Un prodotto fondamentale della tradizione amiatina, è la castagna, dalla quale si produce la farina di castagno, che a sua volta serve a produrre la polenta di castagno, (uno dei piatti più tradizionali della zona) ed il pane di castagno, un pane dolce, friabile, che trova un ottimo accostamento con olio e sale se appena sfornato, o con i salumi, visto il contrasto dolce/salato.
Altro alimento tradizionale, è il fungo,(FOTO 21) soprattutto i porcini, che colti ai piedi del monte, ricoprono un ruolo molto importante nella cucina amiatina.
Sul monte, sono molteplici le specie di funghi buone da mangiare, ma la tradizione amiatina, vuole che solo alcuno di questi, facciano parte della cucina.

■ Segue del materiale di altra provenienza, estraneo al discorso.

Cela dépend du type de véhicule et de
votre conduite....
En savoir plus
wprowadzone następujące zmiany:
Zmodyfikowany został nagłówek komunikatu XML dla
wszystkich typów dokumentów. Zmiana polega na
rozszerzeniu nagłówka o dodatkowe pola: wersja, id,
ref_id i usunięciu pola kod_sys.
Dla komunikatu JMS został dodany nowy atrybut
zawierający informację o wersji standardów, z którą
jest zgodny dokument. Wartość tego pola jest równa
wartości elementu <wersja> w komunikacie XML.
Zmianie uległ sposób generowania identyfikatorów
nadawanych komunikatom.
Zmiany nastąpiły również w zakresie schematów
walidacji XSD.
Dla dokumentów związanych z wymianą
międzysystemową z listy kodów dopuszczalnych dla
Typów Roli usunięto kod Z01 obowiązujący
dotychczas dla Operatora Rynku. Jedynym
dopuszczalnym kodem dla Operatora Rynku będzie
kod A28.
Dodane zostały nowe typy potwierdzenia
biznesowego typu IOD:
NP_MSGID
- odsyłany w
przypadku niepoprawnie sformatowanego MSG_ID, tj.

Un altro piatto molto particolare della tradizione, è il cosciotto di cinta(FOTO 22), condito con fettine di mela larga.
Questo tipo di mela, come di evinca dal nome, oltre alla forma, molto allargata, ha la particolarità di mantenersi da Ottobre, mese di raccolta, ad Aprile, se mantenuto nella paglia.
Molto buona da mangiare anche da sola.

UNA RICETTA A CASO
PANE DI LEGNO, O PANE DI CASTAGNO (FOTO 24)

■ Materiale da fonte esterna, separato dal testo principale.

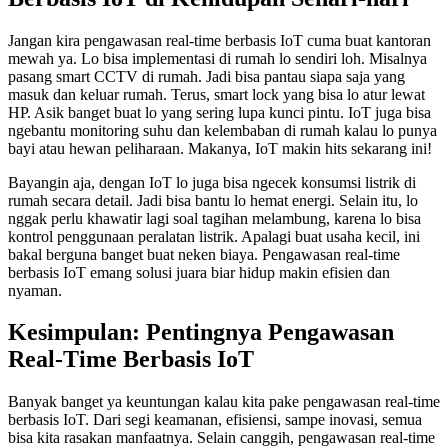
Jangan kira pengawasan real-time berbasis IoT cuma buat kantoran
mewah ya. Lo bisa implementasi di rumah lo sendiri loh. Misalnya
pasang smart CCTV di rumah. Jadi bisa pantau siapa saja yang
masuk dan keluar rumah. Terus, smart lock yang bisa lo atur lewat
HP. Asik banget buat lo yang sering lupa kunci pintu. IoT juga bisa
ngebantu monitoring suhu dan kelembaban di rumah kalau lo punya
bayi atau hewan peliharaan. Makanya, IoT makin hits sekarang ini!
Bayangin aja, dengan IoT lo juga bisa ngecek konsumsi listrik di
rumah secara detail. Jadi bisa bantu lo hemat energi. Selain itu, lo
nggak perlu khawatir lagi soal tagihan melambung, karena lo bisa
kontrol penggunaan peralatan listrik. Apalagi buat usaha kecil, ini
bakal berguna banget buat neken biaya. Pengawasan real-time
berbasis IoT emang solusi juara biar hidup makin efisien dan
nyaman.
Kesimpulan: Pentingnya Pengawasan
Real-Time Berbasis IoT
Banyak banget ya keuntungan kalau kita pake pengawasan real-time
berbasis IoT. Dari segi keamanan, efisiensi, sampe inovasi, semua
bisa kita rasakan manfaatnya. Selain canggih, pengawasan real-time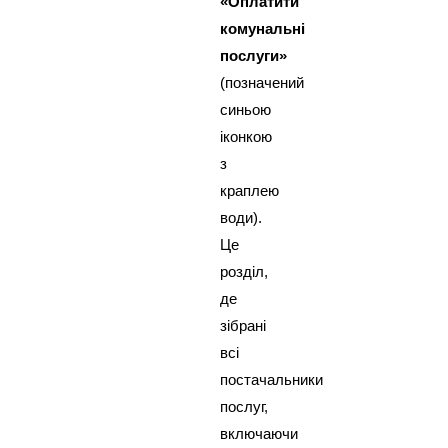
«Оплатити
комунальні
послуги»
(позначений
синьою
іконкою
з
краплею
води).
Це
розділ,
де
зібрані
всі
постачальники
послуг,
включаючи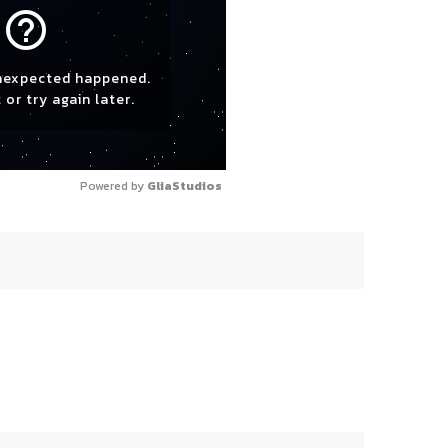
help_outline
nexpected happened.
 or try again later.
Powered by 
GliaStudios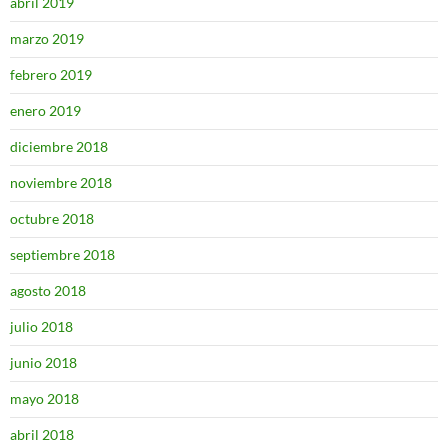
abril 2019
marzo 2019
febrero 2019
enero 2019
diciembre 2018
noviembre 2018
octubre 2018
septiembre 2018
agosto 2018
julio 2018
junio 2018
mayo 2018
abril 2018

_Lievito secco attivo biologico, 2 cucchiaini
_Farina Senator Cappelli, 0.5kg
_Farina di castagna, 0.5kg
_Acqua 1lt
_Sale q.b.
_Pepe q.b.
_Semi di finocchio q.b.

PROCEDIMENTO
_Mettere il lievito in un bicchiere d’acqua tiepida, una volta sciolto impastiamo il lievito con la farina del Senatore, aggiungendo acqua un po’ per volta.
Si fa riposare fin quando non è bel lievitato l’impasto, circa 2 ore, dopodiché, si reimpasta cin la farina di castagno e l’acqua rimasta, aggiungendo anche gli ingredienti rimanenti, cioè sale, pepe e semi di finocchio.
Si prepara il panetto e si porta a lievitazione per altre 2 ore circa.
Alla fine si da la forma desiderata e si inforna per 1 ora a 200 gradi.

Le terme
Uno dei centri termali, molto bello e molto facile da raggiungere, si ritiene sia di origine etrusca.
Le particolari acque di queste terme, oltre ad essere piacevoli, sono curative, infatti è scientificamente provato che aiutano la guarigione da malattie cutanee, reumatiche, respiratorie, ed artritiche.
L’acqua è così calda, tra i 36 ed i 40 gradi, grazie all’attività vulcanica del Monte Amiata.